Landkreis Gotha: Kaum Risiko, hier arbeitslos zu werden!

0
487

Die gute wirtschaftliche Situation im Landkreis Gotha führt dazu, dass das Risiko arbeitslos zu werden, deutlich gesunken ist. Das meldete die Agentur für Arbeit Gotha heute in einer Pressemitteilung.

Nach Angaben der Agentur meldeten sich von Juli 2015 bis Juni 2016 rund 10 Prozent weniger Beschäftigte arbeitslos. Das Risiko seinen Job zu verlieren ist besonders hoch in der Zeitarbeit. Von den 5.269 Beschäftigten, die ihre Arbeit verloren, war jeder Dritte vorher in der Arbeitnehmerüberlassung tätig. 13 Prozent übten eine Tätigkeit im verarbeitenden Gewerbe, jeweils 10 Prozent in Bereich Bau und Handel aus. Am sichersten sind die Beschäftigungsverhältnisse im Öffentlichen Dienst, bei Erziehung und Unterricht, bei der Erbringung von Finanz- und Versicherungsdienstleistungen sowie im Bereich Information und Kommunikation.

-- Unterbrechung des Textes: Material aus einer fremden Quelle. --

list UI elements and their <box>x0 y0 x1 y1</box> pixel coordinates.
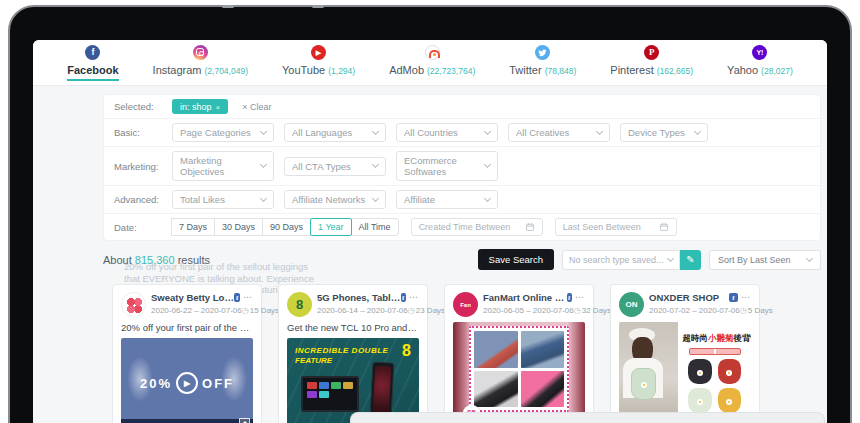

Im selben Zeitraum sank die Chance aus der Arbeitslosigkeit heraus einen neuen Job zu finden um 10 Prozent gegenüber dem Vorjahreszeitraum. Dennoch konnten insgesamt 4.492 Arbeitslose eine neue Beschäftigung auf dem 1. Arbeitsmarkt aufnehmen. Die meisten in der Zeitarbeit (35,7 Prozent), gefolgt von dem verarbeitenden Gewerbe (10 Prozent), dem Handel (9,5 Prozent), dem Gesundheits- und Sozialwesen (7,8 Prozent) und dem Baugewerbe (7,5 Prozent).

„Die Zeitarbeit ist für viele Arbeitslose das Sprungbrett in eine neue Beschäftigung. Insbesondere Jugendlichen, die noch keine oder nur wenig Berufserfahrung haben, bietet die Zeitarbeit gute Chancen. Jeder zweite Jugendliche unter 25 Jahren fand eine erste Beschäftigung in der Zeitarbeit. Auch für Schwerbehinderte, Langzeitarbeitslose und Menschen über 55 Jahren ermöglicht die Arbeitsnehmerüberlassung neue Beschäftigungsfelder“, sagte Ivo Dauksch, Geschäftsführer Operativ der Agentur für Arbeit Gotha.

Jede dritte Arbeitsaufnahme bei Langzeitarbeitslosen, Schwerbehinderten und Älteren wurde in der Zeitarbeit realisiert. Die meisten neu begonnenen Beschäftigungsverhältnisse waren auch stabil, denn nach 6 Monaten waren noch 80 Prozent und nach 12 Monaten 70 Prozent sv-pflichtig beschäftigt.

„Erfreulich ist, dass die meisten ehemaligen Arbeitslosen eine Tätigkeit im Landkreis Gotha gefunden haben. Zwei von Drei üben ihre Tätigkeit wohnortnah aus. Rund 30 Prozent gehen einer Beschäftigung in Thüringen nach und weniger als 9 Prozent fahren zur Arbeit in ein anderes Bundesland“, stellte Ivo Dauksch fest.

Im Landkreis Gotha sind 47.960 Menschen sozialversicherungspflichtig beschäftigt.